Hell, then, is that state designated for those who willingly, "with full knowledge and full consent", as the old catechism would have it, turn their backs on God.

Belief in hell, of late, is not what it used to be. This, it must be said, is not something many regret. It is unlikely there will be much celebration at the revival initiated by Pope Benedict.

One group, however, may greet its return with more enthusiasm than most. I refer to our artists, that segment of humanity who put such vivid flesh on the concept in literature.

There was Dante, famously in his Divine Comedy(not the group fronted by Neil Hannon). Dante lived from 1265 to 1321. He saw hell, so to speak, as a great inverted cone that pierced the centre of the Earth. At the top was the point where Lucifer and his angels hit the earth, like a meteorite, when cast from heaven. Over the gates to the underworld are inscribed the words, "All hope abandon, ye who enter in!"

At its core of nine circles resides the arch-traitor himself, Lucifer, weeping as he relentlessly chews on the bodies of three other traitors, Judas, Brutus, and Cassius. With Jeffrey Archer nowhere to be seen.

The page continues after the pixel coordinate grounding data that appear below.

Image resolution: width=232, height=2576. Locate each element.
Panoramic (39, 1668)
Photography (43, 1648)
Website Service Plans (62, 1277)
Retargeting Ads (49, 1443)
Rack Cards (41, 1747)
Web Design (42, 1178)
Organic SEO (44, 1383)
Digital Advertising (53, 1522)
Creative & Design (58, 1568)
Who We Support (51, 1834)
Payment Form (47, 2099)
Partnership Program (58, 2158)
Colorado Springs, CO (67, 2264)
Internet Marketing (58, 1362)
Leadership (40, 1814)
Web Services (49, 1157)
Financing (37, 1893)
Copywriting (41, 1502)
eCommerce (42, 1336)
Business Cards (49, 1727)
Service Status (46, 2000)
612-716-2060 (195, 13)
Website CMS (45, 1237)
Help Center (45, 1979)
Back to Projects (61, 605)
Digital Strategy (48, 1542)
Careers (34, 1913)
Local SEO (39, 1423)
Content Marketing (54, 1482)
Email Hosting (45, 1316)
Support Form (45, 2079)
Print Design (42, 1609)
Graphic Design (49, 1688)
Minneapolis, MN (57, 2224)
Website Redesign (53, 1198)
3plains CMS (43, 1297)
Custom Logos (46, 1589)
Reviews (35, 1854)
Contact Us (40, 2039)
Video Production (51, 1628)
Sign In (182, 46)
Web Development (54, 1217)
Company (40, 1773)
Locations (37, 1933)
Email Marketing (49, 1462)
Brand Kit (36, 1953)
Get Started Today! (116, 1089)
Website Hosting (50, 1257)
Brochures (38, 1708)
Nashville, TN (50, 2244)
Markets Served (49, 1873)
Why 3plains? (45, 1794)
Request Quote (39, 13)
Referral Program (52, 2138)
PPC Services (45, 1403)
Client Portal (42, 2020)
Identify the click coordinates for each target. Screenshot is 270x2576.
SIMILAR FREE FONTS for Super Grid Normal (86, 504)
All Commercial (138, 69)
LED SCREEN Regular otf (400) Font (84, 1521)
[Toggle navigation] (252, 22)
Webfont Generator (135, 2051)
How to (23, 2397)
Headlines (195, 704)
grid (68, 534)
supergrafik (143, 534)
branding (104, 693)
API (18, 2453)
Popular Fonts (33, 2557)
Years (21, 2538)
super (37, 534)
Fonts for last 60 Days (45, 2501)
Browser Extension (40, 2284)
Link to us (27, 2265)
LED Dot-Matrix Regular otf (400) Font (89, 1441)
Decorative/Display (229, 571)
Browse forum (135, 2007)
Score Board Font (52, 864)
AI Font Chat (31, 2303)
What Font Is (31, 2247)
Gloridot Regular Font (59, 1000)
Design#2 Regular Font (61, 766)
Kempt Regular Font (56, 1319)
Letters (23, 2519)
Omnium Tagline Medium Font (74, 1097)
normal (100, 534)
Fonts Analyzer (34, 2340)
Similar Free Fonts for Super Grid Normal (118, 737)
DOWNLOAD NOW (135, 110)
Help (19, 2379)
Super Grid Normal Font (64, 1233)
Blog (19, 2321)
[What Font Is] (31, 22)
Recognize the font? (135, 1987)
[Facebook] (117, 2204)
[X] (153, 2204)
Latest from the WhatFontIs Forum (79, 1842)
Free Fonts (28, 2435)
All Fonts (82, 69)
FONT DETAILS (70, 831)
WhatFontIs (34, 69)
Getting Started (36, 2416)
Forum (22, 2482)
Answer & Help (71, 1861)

Then there was John Milton who, in his Paradise Lost(1667), described hell as A dungeon horrible, on all sides round/As one great Furnace flam'd, yet from those flames/No light, but rather darkness visible/Serv'd only to discover sights of woe, Regions of sorrow, doelful shades, where peace/And rest can never dwell, hope never comes/That comes to all.

We learned it at school. Just the thing for adolescent imaginations. And then there was Fr Arnall's hellfire sermon in Joyce's Portrait of the Artist as a Young Man, just in case Milton didn't get to us.

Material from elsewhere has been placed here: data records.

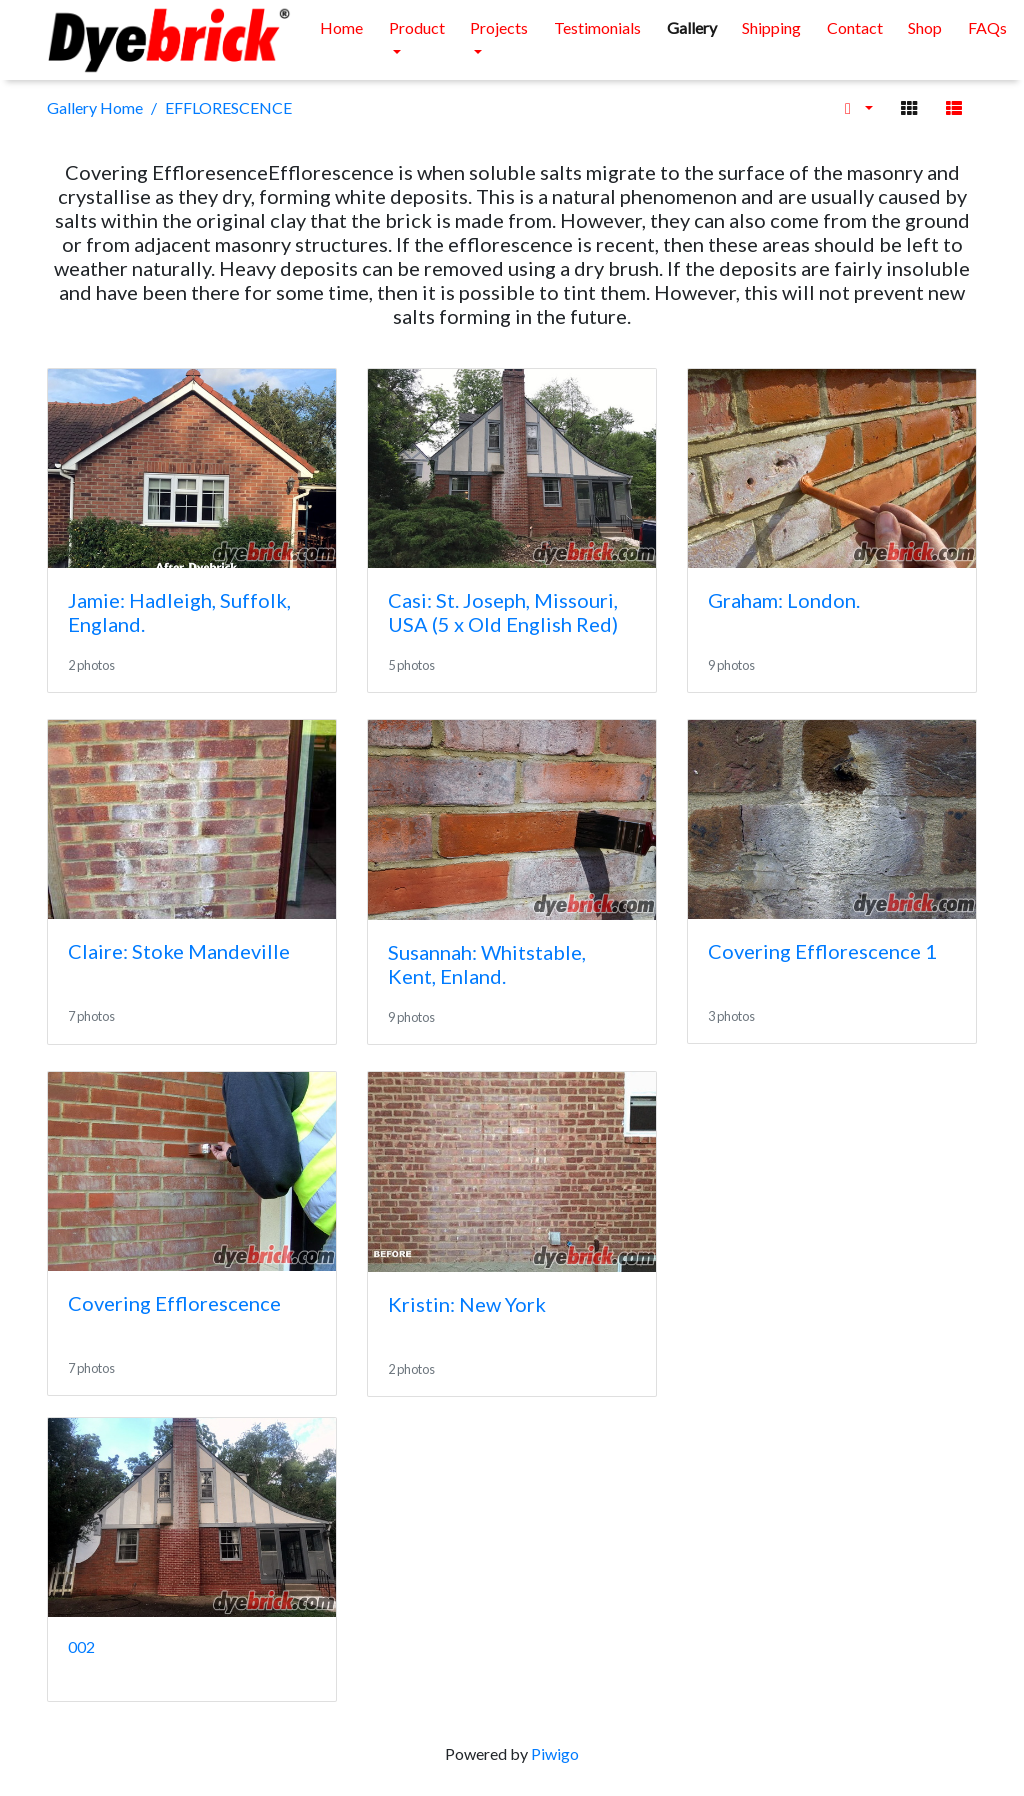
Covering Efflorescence (174, 1303)
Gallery (692, 27)
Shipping (771, 27)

Hell, said Fr Arnall, is "an abode of demons and lost souls [ a bit like our class at school] filled with fire and smoke . . . It is a never-ending storm of darkness, dark flames and dark smoke of burning brimstone, amid which the bodies are heaped one upon another without even a glimpse of air . . . All the filth of the world, all the offal and scum of the world, we are told, shall run there as a vast reeking sewer . . ."

Not much left to the imagination there.

Personally, I am attracted to the attitude of John Pake Casserly, an old neighbour at home in Ballaghaderreen.

Once asked whether, when he died, he would go to heaven or hell, he replied "I don't mind. I have friends in both places."

He died in 1999 and has been resting with friends since.